(Provided data Opens)
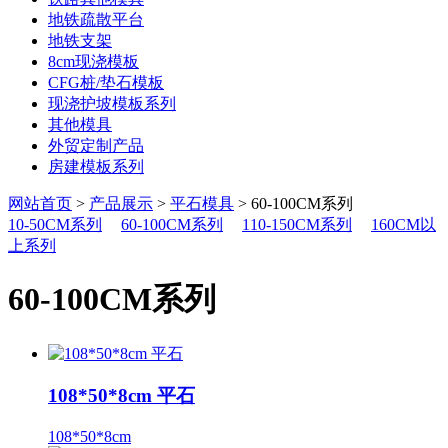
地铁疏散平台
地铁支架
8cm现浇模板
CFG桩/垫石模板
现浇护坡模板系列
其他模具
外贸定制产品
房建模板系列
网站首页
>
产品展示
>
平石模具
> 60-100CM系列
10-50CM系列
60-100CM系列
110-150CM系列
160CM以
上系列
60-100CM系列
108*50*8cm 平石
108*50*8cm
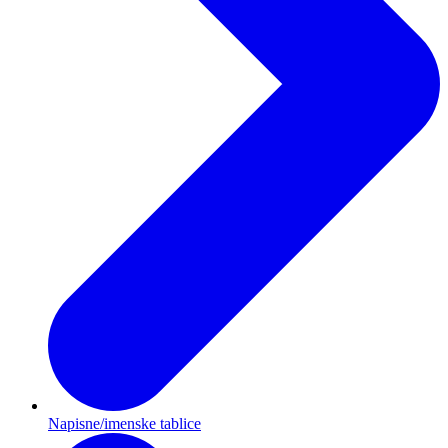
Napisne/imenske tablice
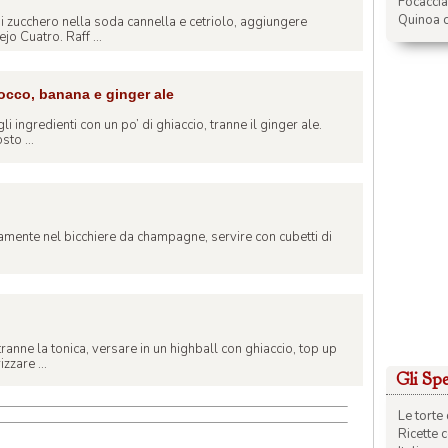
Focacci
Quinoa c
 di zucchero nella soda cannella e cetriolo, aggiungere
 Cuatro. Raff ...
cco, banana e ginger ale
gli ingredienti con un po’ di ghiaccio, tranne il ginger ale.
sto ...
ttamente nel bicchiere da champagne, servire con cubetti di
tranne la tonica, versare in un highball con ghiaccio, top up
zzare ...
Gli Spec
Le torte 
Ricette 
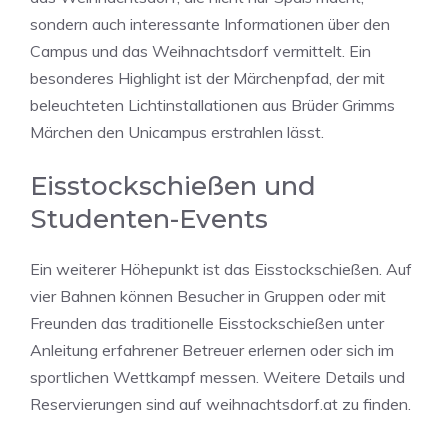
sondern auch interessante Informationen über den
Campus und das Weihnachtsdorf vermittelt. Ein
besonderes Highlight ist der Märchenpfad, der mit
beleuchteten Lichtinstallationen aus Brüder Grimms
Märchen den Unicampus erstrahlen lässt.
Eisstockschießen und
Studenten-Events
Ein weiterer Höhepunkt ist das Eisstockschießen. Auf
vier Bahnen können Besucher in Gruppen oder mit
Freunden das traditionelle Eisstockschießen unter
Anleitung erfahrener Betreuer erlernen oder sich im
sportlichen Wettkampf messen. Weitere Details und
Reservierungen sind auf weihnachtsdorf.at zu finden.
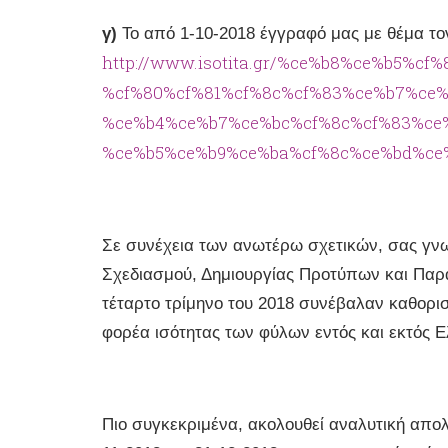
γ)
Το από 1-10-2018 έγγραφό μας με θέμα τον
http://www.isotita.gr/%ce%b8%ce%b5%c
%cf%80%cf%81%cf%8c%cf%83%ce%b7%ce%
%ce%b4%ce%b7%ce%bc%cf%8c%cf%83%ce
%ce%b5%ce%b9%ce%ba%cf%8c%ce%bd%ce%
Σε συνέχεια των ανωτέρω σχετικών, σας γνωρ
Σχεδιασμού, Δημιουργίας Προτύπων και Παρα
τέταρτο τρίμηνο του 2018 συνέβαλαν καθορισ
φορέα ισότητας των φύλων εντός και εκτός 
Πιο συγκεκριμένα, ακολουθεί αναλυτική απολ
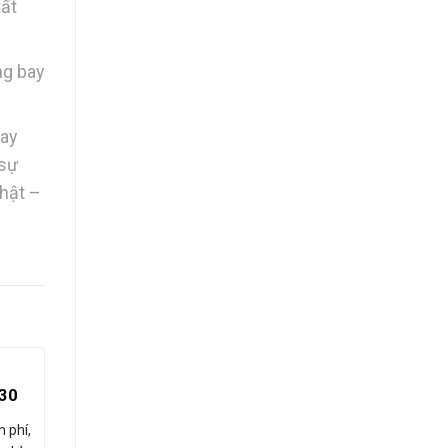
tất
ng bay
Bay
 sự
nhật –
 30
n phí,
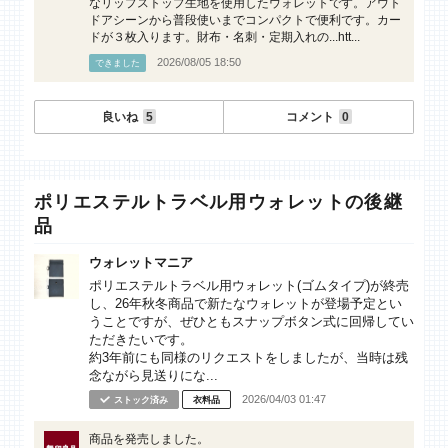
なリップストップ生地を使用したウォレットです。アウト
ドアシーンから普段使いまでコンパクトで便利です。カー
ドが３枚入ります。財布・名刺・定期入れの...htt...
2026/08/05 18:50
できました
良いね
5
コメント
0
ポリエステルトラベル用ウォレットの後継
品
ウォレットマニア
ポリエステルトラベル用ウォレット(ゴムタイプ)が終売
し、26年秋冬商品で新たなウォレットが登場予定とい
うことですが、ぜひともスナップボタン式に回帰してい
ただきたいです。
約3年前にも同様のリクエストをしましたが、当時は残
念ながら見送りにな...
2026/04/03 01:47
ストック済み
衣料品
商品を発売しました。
(Provided data Closes)
(Provided data Opens)
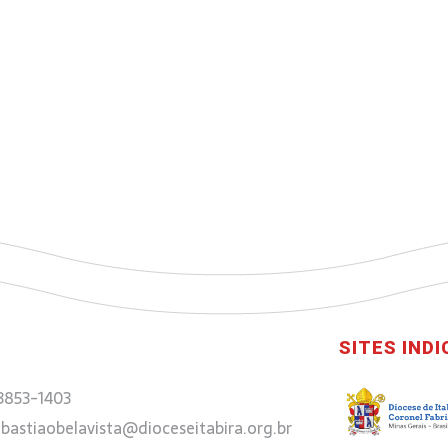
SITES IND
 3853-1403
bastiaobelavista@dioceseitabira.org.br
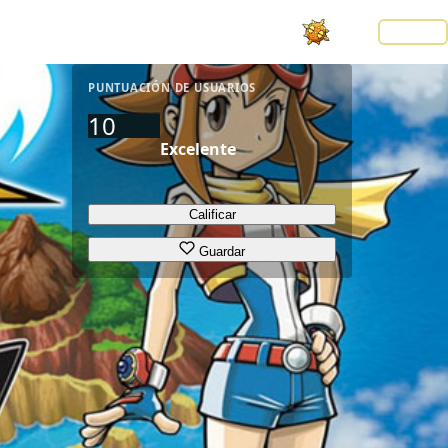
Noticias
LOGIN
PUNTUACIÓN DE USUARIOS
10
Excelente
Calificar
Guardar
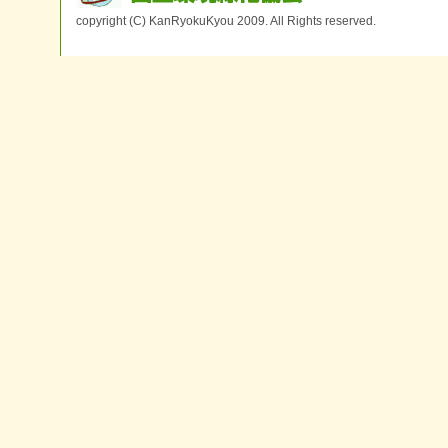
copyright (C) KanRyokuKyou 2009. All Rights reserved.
(Provided data Closes)
Filter the records for lines holding the string "ghiaccio". Copy each one.

Answer box
gli ingredienti con un po’ di ghiaccio, tranne il ginger ale.
tranne la tonica, versare in un highball con ghiaccio, top up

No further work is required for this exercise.